Loading...

musicbrainz-devel@musicbrainz.org

[Prev] Thread [Next]  |  [Prev] Date [Next]

Re: [mb-devel] Track mod search speed improvement Björn Krombholz Sat Aug 12 16:26:49 2006

On 2/14/06, Dave Evans <[EMAIL PROTECTED]> wrote:
> On Tue, Feb 14, 2006 at 06:39:24AM +0100, Björn Krombholz wrote:
> > It looks complicated but is necessary, the reason why it is so fscking
> > slow is a missing index.
> There is already an index (both for _open and _closed) on rowid.  It should be
> using that, right?

It does not, that's the main problem. And actually this index doesn't
make much sense.

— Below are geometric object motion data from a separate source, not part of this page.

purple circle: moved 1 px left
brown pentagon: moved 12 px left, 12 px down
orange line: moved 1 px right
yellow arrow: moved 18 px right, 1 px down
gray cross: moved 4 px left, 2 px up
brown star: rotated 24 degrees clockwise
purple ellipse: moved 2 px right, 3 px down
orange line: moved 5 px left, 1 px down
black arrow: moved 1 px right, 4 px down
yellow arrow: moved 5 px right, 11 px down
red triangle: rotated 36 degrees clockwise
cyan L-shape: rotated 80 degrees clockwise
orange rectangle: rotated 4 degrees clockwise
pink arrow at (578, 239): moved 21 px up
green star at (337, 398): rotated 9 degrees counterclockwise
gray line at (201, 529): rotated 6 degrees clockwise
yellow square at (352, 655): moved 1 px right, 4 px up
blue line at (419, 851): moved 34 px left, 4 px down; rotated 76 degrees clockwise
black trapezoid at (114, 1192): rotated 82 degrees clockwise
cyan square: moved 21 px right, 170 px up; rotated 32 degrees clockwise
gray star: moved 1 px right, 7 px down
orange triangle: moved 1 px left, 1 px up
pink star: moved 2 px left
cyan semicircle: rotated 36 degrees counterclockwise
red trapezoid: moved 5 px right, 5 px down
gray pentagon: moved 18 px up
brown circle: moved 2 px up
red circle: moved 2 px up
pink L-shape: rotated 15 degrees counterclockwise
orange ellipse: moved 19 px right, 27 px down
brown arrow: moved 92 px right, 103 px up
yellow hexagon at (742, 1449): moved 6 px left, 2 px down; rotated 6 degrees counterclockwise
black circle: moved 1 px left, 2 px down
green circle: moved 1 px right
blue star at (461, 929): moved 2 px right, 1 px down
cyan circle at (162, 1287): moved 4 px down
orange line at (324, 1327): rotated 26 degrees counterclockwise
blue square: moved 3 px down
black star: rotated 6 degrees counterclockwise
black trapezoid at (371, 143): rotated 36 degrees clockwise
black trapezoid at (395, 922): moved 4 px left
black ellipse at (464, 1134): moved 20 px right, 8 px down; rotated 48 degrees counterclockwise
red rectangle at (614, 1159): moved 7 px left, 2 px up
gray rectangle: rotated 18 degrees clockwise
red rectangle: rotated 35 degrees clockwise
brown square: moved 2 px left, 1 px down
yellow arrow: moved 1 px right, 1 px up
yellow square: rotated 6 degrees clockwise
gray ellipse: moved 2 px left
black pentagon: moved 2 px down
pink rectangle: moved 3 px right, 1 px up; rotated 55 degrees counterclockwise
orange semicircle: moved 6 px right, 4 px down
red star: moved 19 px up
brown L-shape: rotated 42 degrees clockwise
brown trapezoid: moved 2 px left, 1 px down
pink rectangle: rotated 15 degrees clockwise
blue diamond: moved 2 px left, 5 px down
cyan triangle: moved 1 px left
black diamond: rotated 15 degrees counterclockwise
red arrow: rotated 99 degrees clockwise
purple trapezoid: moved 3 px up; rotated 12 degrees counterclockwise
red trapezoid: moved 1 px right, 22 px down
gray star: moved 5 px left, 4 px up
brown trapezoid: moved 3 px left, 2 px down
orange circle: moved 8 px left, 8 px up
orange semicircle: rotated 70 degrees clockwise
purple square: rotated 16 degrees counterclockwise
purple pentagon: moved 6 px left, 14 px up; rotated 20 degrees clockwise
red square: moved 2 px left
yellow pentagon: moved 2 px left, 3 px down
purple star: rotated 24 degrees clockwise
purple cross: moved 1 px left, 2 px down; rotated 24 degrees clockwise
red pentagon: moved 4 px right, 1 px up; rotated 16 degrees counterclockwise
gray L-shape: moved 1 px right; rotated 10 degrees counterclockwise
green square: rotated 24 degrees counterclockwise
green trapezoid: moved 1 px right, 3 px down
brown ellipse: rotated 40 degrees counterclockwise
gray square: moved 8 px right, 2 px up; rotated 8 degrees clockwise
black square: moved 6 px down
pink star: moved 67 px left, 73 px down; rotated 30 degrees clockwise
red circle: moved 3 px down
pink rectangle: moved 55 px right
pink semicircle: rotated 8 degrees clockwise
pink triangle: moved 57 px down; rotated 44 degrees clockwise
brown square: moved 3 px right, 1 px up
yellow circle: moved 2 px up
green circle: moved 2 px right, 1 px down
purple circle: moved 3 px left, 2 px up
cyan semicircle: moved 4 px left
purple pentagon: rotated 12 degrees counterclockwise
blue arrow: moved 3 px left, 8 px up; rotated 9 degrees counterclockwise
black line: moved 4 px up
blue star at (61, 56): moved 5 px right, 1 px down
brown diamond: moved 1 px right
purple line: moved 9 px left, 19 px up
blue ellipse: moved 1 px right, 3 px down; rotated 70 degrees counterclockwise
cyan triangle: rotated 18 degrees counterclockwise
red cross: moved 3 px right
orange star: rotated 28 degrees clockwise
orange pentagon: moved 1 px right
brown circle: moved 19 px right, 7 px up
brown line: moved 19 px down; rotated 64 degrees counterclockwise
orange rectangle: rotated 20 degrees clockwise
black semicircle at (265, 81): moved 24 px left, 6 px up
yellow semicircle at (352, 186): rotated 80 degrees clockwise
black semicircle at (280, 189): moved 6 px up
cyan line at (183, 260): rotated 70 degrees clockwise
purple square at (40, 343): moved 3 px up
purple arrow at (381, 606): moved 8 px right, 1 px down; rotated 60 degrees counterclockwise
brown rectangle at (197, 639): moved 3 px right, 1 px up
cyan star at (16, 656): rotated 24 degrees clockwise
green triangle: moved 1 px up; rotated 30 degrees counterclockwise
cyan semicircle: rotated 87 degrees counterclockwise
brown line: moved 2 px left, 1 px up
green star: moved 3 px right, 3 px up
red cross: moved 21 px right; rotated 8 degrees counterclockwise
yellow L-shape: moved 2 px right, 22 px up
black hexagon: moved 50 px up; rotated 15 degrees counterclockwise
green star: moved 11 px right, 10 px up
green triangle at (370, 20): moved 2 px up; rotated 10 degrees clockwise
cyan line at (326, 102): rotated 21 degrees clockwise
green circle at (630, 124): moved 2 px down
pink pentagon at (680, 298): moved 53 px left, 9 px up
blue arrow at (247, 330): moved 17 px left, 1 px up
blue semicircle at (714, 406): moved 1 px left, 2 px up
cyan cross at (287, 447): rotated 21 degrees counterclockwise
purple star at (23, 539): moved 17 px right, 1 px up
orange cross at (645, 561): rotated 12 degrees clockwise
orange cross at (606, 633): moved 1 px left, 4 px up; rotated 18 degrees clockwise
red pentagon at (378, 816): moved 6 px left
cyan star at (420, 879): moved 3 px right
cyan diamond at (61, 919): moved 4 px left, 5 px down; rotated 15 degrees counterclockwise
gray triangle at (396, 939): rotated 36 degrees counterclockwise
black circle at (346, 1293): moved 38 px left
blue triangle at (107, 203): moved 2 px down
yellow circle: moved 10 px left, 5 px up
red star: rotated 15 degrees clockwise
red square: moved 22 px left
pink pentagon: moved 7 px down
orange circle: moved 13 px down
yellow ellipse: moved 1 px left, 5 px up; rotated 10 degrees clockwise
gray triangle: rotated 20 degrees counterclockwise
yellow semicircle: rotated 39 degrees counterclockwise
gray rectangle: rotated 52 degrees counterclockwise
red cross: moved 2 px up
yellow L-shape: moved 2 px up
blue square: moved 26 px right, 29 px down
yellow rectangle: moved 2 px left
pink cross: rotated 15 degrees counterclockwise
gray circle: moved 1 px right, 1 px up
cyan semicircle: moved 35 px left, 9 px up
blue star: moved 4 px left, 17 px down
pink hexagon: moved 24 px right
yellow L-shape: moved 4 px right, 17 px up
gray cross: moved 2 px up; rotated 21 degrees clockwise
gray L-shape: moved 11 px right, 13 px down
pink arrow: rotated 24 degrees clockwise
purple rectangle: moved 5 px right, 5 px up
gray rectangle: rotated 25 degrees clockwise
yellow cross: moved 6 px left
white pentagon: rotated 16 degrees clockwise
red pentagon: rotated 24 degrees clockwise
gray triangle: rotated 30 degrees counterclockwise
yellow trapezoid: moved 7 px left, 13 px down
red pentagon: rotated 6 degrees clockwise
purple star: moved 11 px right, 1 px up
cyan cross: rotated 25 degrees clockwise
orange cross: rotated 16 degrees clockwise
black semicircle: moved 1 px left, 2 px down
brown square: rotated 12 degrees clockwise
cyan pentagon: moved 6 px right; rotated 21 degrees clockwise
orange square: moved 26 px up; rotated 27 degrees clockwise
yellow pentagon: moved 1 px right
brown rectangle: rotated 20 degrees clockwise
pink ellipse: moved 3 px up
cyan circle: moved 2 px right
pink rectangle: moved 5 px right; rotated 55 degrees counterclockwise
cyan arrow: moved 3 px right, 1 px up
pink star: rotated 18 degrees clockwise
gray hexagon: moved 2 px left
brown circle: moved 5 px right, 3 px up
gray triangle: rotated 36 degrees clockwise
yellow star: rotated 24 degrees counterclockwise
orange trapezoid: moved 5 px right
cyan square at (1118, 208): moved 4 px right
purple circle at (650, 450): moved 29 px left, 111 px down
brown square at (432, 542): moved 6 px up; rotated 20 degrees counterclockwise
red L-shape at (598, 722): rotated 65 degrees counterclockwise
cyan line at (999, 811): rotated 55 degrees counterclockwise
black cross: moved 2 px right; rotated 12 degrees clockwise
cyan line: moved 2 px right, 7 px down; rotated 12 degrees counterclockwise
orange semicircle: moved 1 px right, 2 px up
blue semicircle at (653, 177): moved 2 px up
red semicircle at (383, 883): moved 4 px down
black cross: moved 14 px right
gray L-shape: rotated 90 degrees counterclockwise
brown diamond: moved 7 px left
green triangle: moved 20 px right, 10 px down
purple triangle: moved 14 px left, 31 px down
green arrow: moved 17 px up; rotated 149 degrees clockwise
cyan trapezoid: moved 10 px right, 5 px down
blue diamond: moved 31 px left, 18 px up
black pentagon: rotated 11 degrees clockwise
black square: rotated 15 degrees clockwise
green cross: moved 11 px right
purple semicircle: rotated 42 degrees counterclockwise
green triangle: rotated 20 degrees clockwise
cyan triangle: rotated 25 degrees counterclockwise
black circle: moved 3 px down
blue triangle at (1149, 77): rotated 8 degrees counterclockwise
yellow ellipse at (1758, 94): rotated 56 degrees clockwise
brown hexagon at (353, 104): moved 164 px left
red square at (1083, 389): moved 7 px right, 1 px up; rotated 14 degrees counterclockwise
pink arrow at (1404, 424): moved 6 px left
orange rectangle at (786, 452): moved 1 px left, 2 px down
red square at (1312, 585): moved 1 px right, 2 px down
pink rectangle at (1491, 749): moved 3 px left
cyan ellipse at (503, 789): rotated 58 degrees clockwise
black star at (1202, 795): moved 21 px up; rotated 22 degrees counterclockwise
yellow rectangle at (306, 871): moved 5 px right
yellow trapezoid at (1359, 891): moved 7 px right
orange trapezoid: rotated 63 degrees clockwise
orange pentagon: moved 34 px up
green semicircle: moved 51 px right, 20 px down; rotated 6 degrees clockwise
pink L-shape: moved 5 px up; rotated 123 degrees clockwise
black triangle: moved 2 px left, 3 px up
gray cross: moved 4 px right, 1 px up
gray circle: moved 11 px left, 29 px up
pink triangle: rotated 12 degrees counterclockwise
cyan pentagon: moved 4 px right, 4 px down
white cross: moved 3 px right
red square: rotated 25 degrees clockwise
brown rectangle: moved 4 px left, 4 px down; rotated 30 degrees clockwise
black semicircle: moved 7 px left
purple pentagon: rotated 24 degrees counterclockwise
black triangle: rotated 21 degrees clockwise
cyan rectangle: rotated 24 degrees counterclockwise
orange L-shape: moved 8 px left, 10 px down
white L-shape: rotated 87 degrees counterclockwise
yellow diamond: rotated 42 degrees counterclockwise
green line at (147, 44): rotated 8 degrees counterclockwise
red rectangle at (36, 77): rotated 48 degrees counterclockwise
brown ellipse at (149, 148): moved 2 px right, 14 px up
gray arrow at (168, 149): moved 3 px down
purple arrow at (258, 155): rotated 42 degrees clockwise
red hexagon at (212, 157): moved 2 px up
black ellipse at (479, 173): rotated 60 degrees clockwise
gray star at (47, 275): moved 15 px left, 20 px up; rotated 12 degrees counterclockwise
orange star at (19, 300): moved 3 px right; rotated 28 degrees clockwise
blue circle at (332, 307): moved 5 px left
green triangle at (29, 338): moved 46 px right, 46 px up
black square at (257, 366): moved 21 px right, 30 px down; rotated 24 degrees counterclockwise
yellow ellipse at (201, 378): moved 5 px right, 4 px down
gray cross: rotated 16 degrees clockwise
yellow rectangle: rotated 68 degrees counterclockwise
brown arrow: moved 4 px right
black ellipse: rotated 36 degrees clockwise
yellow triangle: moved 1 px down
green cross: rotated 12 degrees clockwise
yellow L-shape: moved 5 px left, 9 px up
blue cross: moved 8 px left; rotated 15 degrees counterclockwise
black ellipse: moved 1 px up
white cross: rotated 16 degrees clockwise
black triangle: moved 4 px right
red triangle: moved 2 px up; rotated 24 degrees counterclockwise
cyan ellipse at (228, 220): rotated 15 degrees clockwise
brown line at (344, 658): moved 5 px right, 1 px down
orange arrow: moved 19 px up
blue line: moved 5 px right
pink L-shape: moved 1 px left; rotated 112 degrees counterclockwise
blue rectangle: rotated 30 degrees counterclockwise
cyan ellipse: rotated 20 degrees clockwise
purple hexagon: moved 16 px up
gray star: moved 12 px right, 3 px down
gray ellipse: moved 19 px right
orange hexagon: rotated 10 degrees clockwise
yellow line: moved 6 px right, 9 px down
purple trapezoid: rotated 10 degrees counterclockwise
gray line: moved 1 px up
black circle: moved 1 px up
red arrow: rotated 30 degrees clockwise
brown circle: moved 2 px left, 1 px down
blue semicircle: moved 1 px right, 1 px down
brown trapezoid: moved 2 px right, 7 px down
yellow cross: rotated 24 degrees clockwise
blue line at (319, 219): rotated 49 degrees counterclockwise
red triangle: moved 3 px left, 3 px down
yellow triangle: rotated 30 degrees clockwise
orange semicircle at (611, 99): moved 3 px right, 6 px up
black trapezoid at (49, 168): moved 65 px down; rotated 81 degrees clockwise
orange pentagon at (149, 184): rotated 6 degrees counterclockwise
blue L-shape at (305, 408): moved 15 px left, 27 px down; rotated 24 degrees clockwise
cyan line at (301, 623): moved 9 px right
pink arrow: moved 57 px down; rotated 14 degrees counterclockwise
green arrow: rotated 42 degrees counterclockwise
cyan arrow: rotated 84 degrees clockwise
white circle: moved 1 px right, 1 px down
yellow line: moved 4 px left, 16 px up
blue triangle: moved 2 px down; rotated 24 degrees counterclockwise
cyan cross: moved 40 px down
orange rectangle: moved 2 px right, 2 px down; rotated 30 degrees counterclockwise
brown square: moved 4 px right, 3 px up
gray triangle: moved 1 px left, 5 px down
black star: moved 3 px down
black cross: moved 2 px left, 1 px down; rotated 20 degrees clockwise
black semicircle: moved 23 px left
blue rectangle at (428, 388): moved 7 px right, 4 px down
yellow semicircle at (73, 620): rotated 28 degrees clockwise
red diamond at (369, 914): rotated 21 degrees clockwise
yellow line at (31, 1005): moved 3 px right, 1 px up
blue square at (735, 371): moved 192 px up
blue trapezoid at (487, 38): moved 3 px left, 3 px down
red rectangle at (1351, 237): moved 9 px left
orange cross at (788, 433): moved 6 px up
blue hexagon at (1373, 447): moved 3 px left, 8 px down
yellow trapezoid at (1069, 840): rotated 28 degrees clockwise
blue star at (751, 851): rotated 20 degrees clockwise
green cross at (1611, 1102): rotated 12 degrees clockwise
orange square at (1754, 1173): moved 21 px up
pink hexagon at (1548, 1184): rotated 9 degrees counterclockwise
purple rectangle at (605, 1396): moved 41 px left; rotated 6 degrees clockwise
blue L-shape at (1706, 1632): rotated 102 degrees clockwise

Because one is never interested in a single rowid
scan, because rowid is a mixture of ids of the normal entity tables,
meaning it can refer to a track.id or an album.id or even an
albumjoin.id.

You can only use a rowid in a useful way, if you know the
corresponding entity type = the .tab.

>  Well I'm no PG optimisation expert so I don't know why
> it's not using it ('cos it looks fairly obvious to me).  However this simple
> test might interest you.
>
> Total "explain" cost before:
>
>  Sort  (cost=205210.51..205316.02 rows=42206 width=551)
>
> mb=> select id from albumjoin where track = 5374651;
>    id
> ---------
>  5374612
> (1 row)
>
> Now replace "IN (select id from albumjoin where track = 5374651)" by "IN 
> (5374612)":

This doesn't really work, because the SELECT id FROM albumjoin could
return 20 or more results, although moving this nested query out and
adding the resulting array manually would increase the speed.

> New cost:
>
>  Sort  (cost=479.25..479.37 rows=50 width=551)

One part of the UNION is:

SELECT m.*, NOW()>m.expiretime AS expired, -3 AS vote
FROM moderation_closed m
WHERE
( (m.tab IN ('track', 'Track') AND m.rowid = 5374651)
  OR
  (m.tab IN ('albumjoin', 'AlbumJoin')
   AND
   m.rowid IN (
       SELECT id FROM albumjoin WHERE track = 5374651
   )
  )
)

This seems to be really too complex for pg's query planner. It doesn't
use the rowid index, because the planner can't translate the IN
(SELECT ...) to a simple filter list with (ORs and ANDs).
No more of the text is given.